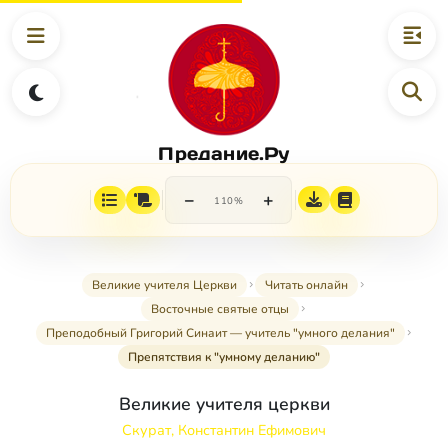
Предание.Ру
−
+
110%
Великие учителя Церкви
Читать онлайн
Восточные святые отцы
Преподобный Григорий Синаит — учитель "умного делания"
Препятствия к "умному деланию"
Великие учителя церкви
Скурат, Константин Ефимович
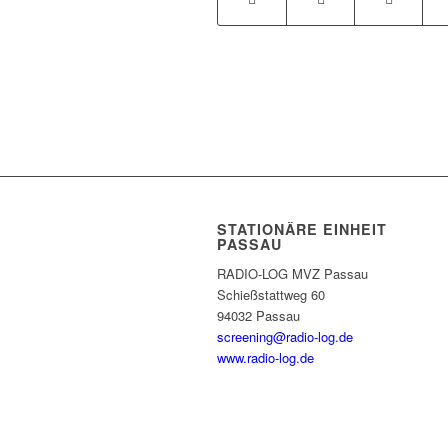
STATIONÄRE EINHEIT
PASSAU
RADIO-LOG MVZ Passau
Schießstattweg 60
94032 Passau
screening@radio-log.de
www.radio-log.de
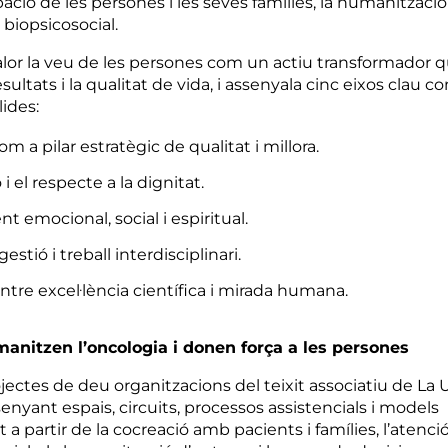
ipació de les persones i les seves famílies, la humanització 
biopsicosocial.
lor la veu de les persones com un actiu transformador q
esultats i la qualitat de vida, i assenyala cinc eixos clau c
ides:
om a pilar estratègic de qualitat i millora.
 el respecte a la dignitat.
emocional, social i espiritual.
estió i treball interdisciplinari.
tre excel·lència científica i mirada humana.
anitzen l’oncologia i donen força a les persones
rojectes de deu organitzacions del teixit associatiu de L
enyant espais, circuits, processos assistencials i models
partir de la cocreació amb pacients i famílies, l’atenció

What is being asked - A verbatim transcript of the entries above is required, with the pictures left out.

Response -
Предание.Ру
−
+
110%
Великие учителя Церкви
Читать онлайн
Восточные святые отцы
Преподобный Григорий Синаит — учитель "умного делания"
Препятствия к "умному деланию"
Великие учителя церкви
Скурат, Константин Ефимович
STATIONÄRE EINHEIT
PASSAU
RADIO-LOG MVZ Passau
Schießstattweg 60
94032 Passau
screening@radio-log.de
www.radio-log.de
ipació de les persones i les seves famílies, la humanització 
biopsicosocial.
lor la veu de les persones com un actiu transformador q
esultats i la qualitat de vida, i assenyala cinc eixos clau c
ides:
om a pilar estratègic de qualitat i millora.
 el respecte a la dignitat.
emocional, social i espiritual.
estió i treball interdisciplinari.
tre excel·lència científica i mirada humana.
anitzen l’oncologia i donen força a les persones
rojectes de deu organitzacions del teixit associatiu de L
enyant espais, circuits, processos assistencials i models
partir de la cocreació amb pacients i famílies, l’atenció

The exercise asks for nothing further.